Rather than rush into bridal, Gurung said he wanted to learn what someone’s psyche is when the spotlight is on them. Working on special occasions, red-carpet or Met Gala dresses with celebrities, actresses and other women has allowed for that. “In this day and age, I felt what is stronger than to be in love and to love? Love starts with first falling in love with yourself. I talk about this with my ready-to-wear whether it was my last collection, which was an ode to New York City,” he said.

About 90 percent of the designer’s rtw is made in the city. The 12-piece bridal collection is also New York-made. Born in Singapore and raised in Nepal, the designer started his company in Manhattan years ago. “New York is my home and has been my home for a long time.
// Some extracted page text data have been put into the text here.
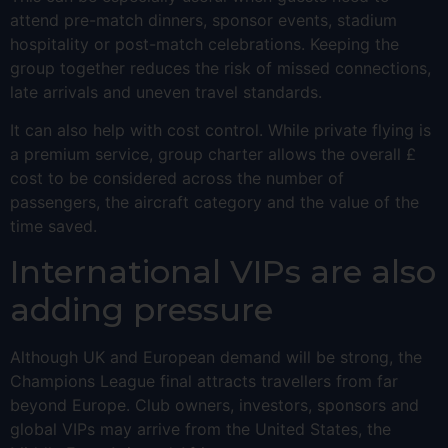
attend pre-match dinners, sponsor events, stadium
hospitality or post-match celebrations. Keeping the
group together reduces the risk of missed connections,
late arrivals and uneven travel standards.
It can also help with cost control. While private flying is
a premium service, group charter allows the overall £
cost to be considered across the number of
passengers, the aircraft category and the value of the
time saved.
International VIPs are also
adding pressure
Although UK and European demand will be strong, the
Champions League final attracts travellers from far
beyond Europe. Club owners, investors, sponsors and
global VIPs may arrive from the United States, the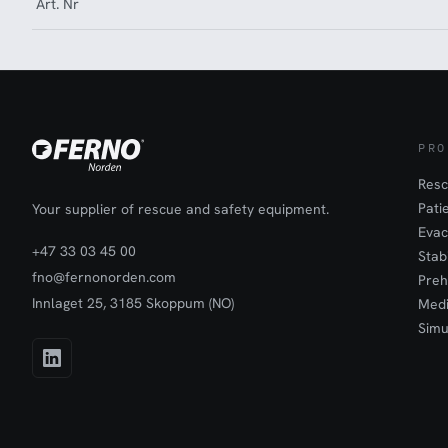
Art. Nr
PRO
Resc
Pati
Your supplier of rescue and safety equipment.
Evac
+47 33 03 45 00
Stab
fno@fernonorden.com
Preh
Innlaget 25, 3185 Skoppum (NO)
Medi
Simu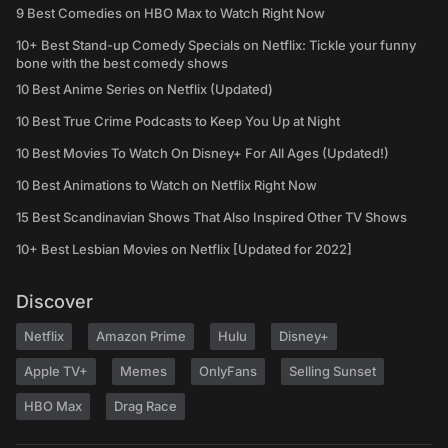
9 Best Comedies on HBO Max to Watch Right Now
10+ Best Stand-up Comedy Specials on Netflix: Tickle your funny
bone with the best comedy shows
10 Best Anime Series on Netflix (Updated)
10 Best True Crime Podcasts to Keep You Up at Night
10 Best Movies To Watch On Disney+ For All Ages (Updated!)
10 Best Animations to Watch on Netflix Right Now
15 Best Scandinavian Shows That Also Inspired Other TV Shows
10+ Best Lesbian Movies on Netflix [Updated for 2022]
Discover
Netflix
Amazon Prime
Hulu
Disney+
Apple TV+
Memes
OnlyFans
Selling Sunset
HBO Max
Drag Race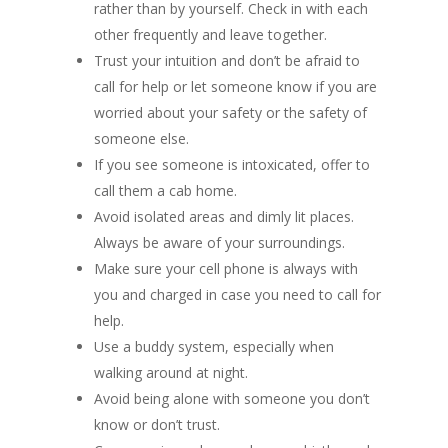
rather than by yourself. Check in with each
other frequently and leave together.
Trust your intuition and don’t be afraid to
call for help or let someone know if you are
worried about your safety or the safety of
someone else.
If you see someone is intoxicated, offer to
call them a cab home.
Avoid isolated areas and dimly lit places.
Always be aware of your surroundings.
Make sure your cell phone is always with
you and charged in case you need to call for
help.
Use a buddy system, especially when
walking around at night.
Avoid being alone with someone you don’t
know or don’t trust.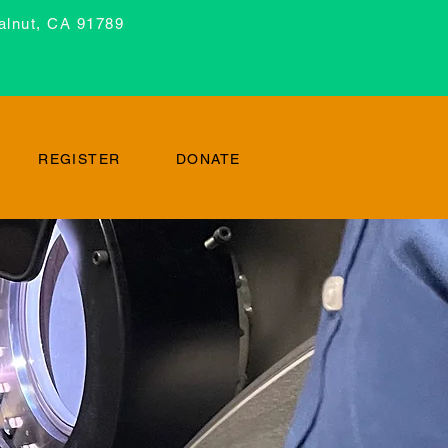
alnut, CA 91789
REGISTER
DONATE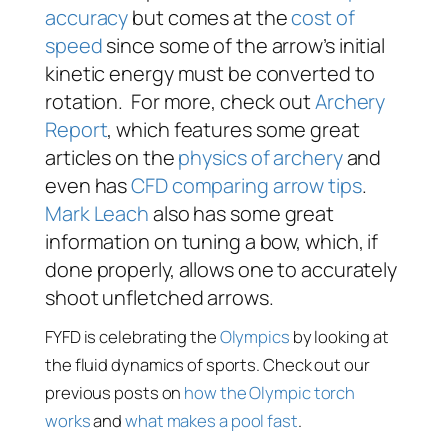
accuracy
but comes at the
cost of
speed
since some of the arrow’s initial
kinetic energy must be converted to
rotation. For more, check out
Archery
Report
, which features some great
articles on the
physics of archery
and
even has
CFD comparing arrow tips
.
Mark Leach
also has some great
information on tuning a bow, which, if
done properly, allows one to accurately
shoot unfletched arrows.
FYFD is celebrating the
Olympics
by looking at
the fluid dynamics of sports. Check out our
previous posts on
how the Olympic torch
works
and
what makes a pool fast
.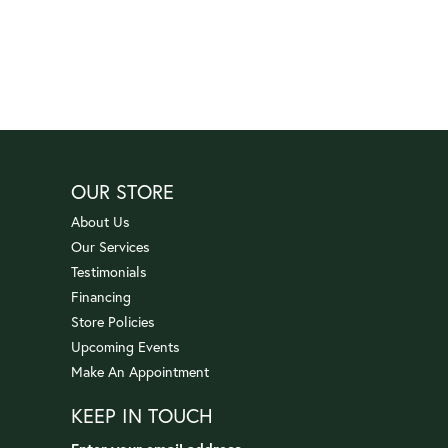
OUR STORE
About Us
Our Services
Testimonials
Financing
Store Policies
Upcoming Events
Make An Appointment
KEEP IN TOUCH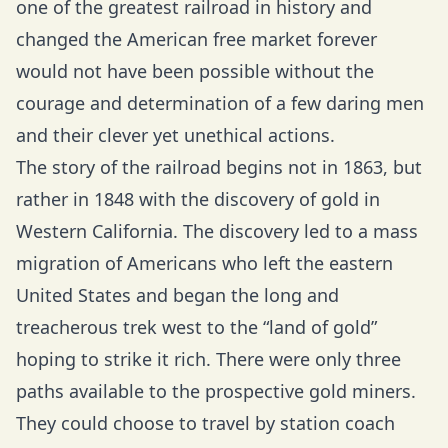
one of the greatest railroad in history and
changed the American free market forever
would not have been possible without the
courage and determination of a few daring men
and their clever yet unethical actions.
The story of the railroad begins not in 1863, but
rather in 1848 with the discovery of gold in
Western California. The discovery led to a mass
migration of Americans who left the eastern
United States and began the long and
treacherous trek west to the “land of gold”
hoping to strike it rich. There were only three
paths available to the prospective gold miners.
They could choose to travel by station coach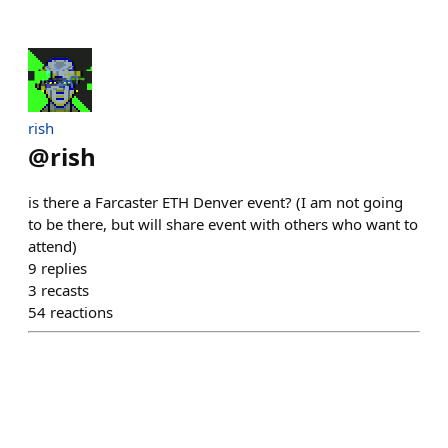
rish
@
rish
is there a Farcaster ETH Denver event? (I am not going
to be there, but will share event with others who want to
attend)
9
replies
3
recasts
54
reactions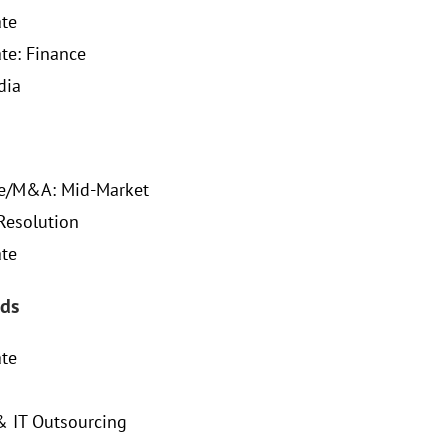
ate
ate: Finance
dia
te/M&A: Mid-Market
Resolution
ate
ds
ate
& IT Outsourcing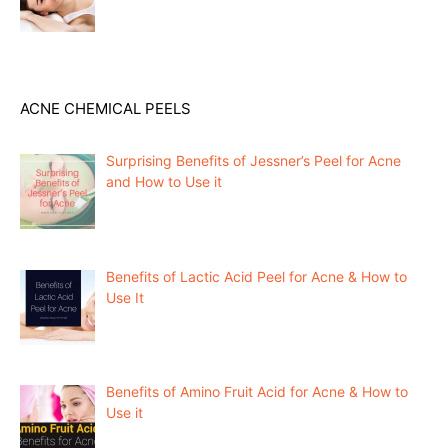
ACNE CHEMICAL PEELS
Surprising Benefits of Jessner’s Peel for Acne
and How to Use it
Benefits of Lactic Acid Peel for Acne & How to
Use It
Benefits of Amino Fruit Acid for Acne & How to
Use it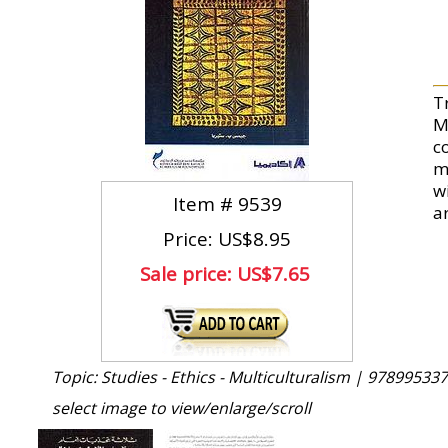
T
Mu
c
m
wi
Item #
9539
a
Price: US$8.95
Sale price:
US$7.65
Topic: Studies - Ethics - Multiculturalism |
978995337
select image to view/enlarge/scroll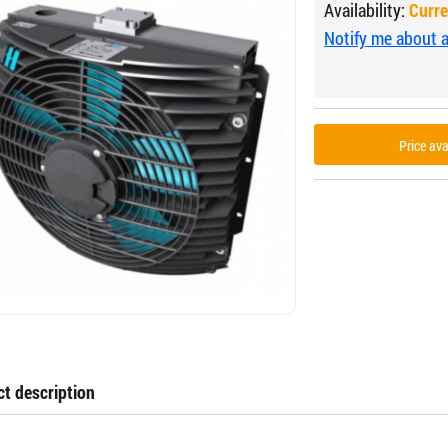
Availability:
Curre
Notify me about av
Price av
t description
I always felt this immense responsibility to give back to the city,” he said. “The city is a colorful bowl of salad of eight million impossible dreamers. I also wanted to be sure that this collection that was done with so much care was inspired by New York and my love for individuals. It’s my responsibility to be sure that I contribute to the industry. There is a magic to made in New York. Made with love in New York. What more can I say?”

With retail prices ranging from $2,895 to nearly $10,000, the collection is being offered in a range of sizes. Some designers see the upside of bridal as being higher-ticketed items, which can mean the sale of one wedding gown could be comparable to selling 20,000 jackets. Asked about that, Gurung said, “Obviously, those are hard facts. There is a really healthy reach for opening designer price points for bridal that goes up [from there]. For me, a high-ticket item allows me to really go into the craftsmanship and indulge in making it special. There are other factors. I wanted this collection to be versatile in size, wearability and price.”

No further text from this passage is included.